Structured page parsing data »

○ ○ ○

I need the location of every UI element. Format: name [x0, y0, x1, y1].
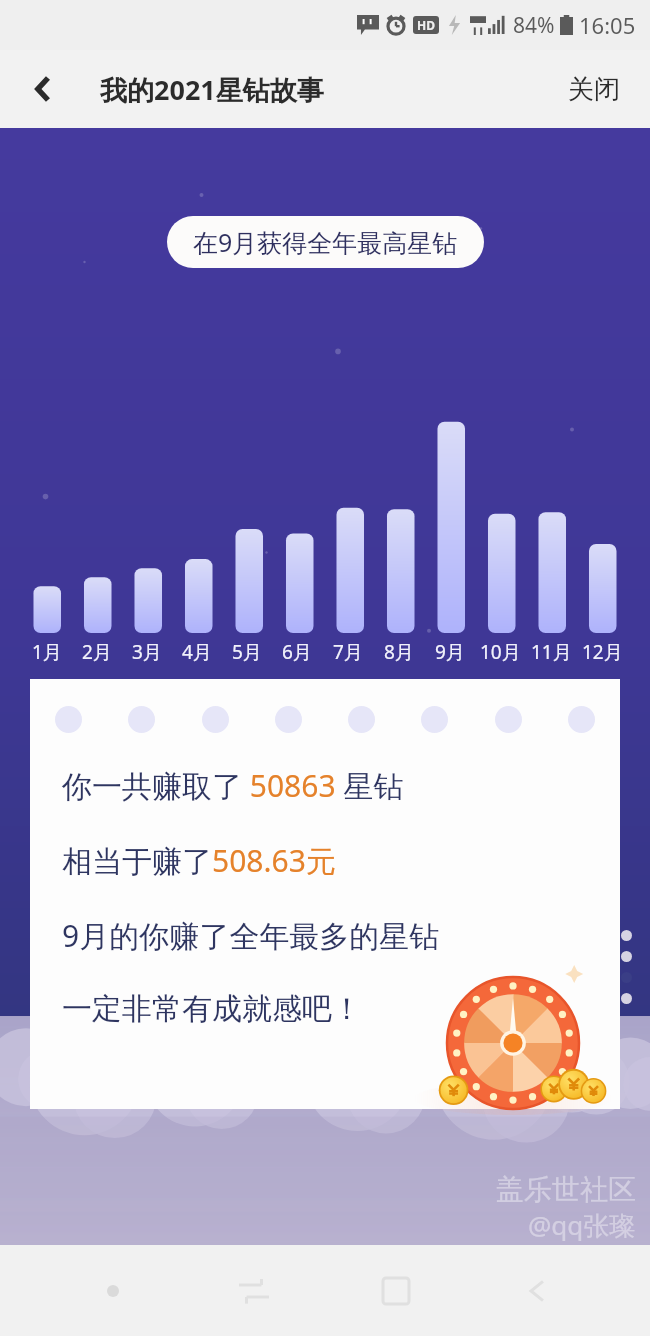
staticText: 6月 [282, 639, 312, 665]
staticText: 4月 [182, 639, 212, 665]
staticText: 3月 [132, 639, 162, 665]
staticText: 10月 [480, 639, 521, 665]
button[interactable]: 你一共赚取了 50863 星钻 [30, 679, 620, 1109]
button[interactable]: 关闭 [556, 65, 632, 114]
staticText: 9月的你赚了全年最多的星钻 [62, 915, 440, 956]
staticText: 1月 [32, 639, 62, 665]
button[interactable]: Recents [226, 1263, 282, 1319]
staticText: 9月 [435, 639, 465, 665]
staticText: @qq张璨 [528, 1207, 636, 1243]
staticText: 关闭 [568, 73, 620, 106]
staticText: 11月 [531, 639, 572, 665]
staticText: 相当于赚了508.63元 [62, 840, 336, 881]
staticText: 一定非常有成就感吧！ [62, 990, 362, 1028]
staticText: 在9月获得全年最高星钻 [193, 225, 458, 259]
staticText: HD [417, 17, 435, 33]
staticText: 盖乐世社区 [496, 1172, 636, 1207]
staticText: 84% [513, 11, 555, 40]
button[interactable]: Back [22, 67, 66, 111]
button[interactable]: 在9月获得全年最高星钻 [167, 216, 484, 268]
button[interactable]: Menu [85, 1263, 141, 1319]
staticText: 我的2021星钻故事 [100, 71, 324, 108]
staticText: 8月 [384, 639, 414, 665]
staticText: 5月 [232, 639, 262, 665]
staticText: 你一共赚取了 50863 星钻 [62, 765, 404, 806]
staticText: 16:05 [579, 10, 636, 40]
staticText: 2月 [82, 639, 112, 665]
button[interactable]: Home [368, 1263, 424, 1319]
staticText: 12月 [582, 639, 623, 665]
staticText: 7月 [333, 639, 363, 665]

○ ○ ○

REQUIRED ACTION »
Where an image appears in the data, skip it, and return the rest verbatim.

RESPONSE BOX »
I need the location of every UI element. Format: name [x0, y0, x1, y1].
staticText: 6月 [282, 639, 312, 665]
staticText: 4月 [182, 639, 212, 665]
staticText: 3月 [132, 639, 162, 665]
staticText: 10月 [480, 639, 521, 665]
button[interactable]: 你一共赚取了 50863 星钻 [30, 679, 620, 1109]
button[interactable]: 关闭 [556, 65, 632, 114]
staticText: 9月的你赚了全年最多的星钻 [62, 915, 440, 956]
staticText: 1月 [32, 639, 62, 665]
button[interactable]: Recents [226, 1263, 282, 1319]
staticText: 9月 [435, 639, 465, 665]
staticText: @qq张璨 [528, 1207, 636, 1243]
staticText: 关闭 [568, 73, 620, 106]
staticText: 11月 [531, 639, 572, 665]
staticText: 相当于赚了508.63元 [62, 840, 336, 881]
staticText: 一定非常有成就感吧！ [62, 990, 362, 1028]
staticText: 在9月获得全年最高星钻 [193, 225, 458, 259]
staticText: HD [417, 17, 435, 33]
staticText: 盖乐世社区 [496, 1172, 636, 1207]
staticText: 84% [513, 11, 555, 40]
button[interactable]: Back [22, 67, 66, 111]
button[interactable]: 在9月获得全年最高星钻 [167, 216, 484, 268]
button[interactable]: Menu [85, 1263, 141, 1319]
staticText: 我的2021星钻故事 [100, 71, 324, 108]
staticText: 8月 [384, 639, 414, 665]
staticText: 5月 [232, 639, 262, 665]
staticText: 你一共赚取了 50863 星钻 [62, 765, 404, 806]
staticText: 16:05 [579, 10, 636, 40]
staticText: 2月 [82, 639, 112, 665]
button[interactable]: Home [368, 1263, 424, 1319]
staticText: 12月 [582, 639, 623, 665]
staticText: 7月 [333, 639, 363, 665]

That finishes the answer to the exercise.